* **What is needed**:
With the line containing "Return results in <instances>...</instances>. Find" as the start and the line containing "Answer in <instances>...</instances>." as the end, transcribe that span of the entries below exactly, including both.

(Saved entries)

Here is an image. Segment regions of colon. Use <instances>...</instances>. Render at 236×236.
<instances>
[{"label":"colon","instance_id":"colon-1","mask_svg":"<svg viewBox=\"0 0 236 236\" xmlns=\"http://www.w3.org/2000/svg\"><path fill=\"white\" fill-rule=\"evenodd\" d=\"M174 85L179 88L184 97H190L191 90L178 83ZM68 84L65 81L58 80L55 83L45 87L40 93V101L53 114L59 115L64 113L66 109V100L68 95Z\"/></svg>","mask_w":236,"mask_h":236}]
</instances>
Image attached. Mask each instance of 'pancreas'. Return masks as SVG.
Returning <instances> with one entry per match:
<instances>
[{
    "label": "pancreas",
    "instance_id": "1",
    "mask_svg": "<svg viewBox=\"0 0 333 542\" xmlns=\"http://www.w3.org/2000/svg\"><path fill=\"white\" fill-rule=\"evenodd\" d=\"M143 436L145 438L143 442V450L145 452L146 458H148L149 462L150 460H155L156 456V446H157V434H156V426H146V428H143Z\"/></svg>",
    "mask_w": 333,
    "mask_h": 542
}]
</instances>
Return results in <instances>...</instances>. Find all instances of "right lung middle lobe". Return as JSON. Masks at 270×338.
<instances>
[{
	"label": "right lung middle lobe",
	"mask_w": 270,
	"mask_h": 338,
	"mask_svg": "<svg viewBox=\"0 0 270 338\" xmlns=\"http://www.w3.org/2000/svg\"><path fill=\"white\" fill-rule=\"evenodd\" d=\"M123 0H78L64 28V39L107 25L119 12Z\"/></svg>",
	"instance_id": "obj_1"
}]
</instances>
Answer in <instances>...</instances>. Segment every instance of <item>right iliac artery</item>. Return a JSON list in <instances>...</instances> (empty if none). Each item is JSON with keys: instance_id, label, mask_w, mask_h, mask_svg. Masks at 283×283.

==

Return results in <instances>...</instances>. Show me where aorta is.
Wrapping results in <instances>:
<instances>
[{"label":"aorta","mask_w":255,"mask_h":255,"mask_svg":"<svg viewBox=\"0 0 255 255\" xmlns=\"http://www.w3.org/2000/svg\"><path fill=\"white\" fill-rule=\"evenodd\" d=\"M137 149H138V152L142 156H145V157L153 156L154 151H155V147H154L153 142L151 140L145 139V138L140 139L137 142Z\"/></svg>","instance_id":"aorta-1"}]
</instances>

* **Response below**:
Return results in <instances>...</instances>. Find all instances of "right lung middle lobe". Return as JSON. Masks at 270×338.
<instances>
[{
	"label": "right lung middle lobe",
	"mask_w": 270,
	"mask_h": 338,
	"mask_svg": "<svg viewBox=\"0 0 270 338\" xmlns=\"http://www.w3.org/2000/svg\"><path fill=\"white\" fill-rule=\"evenodd\" d=\"M123 0H78L64 28V39L107 25L119 12Z\"/></svg>",
	"instance_id": "obj_1"
}]
</instances>
Answer in <instances>...</instances>. Segment every instance of <item>right iliac artery</item>. Return a JSON list in <instances>...</instances> (empty if none). Each item is JSON with keys: instance_id, label, mask_w, mask_h, mask_svg. Masks at 283×283.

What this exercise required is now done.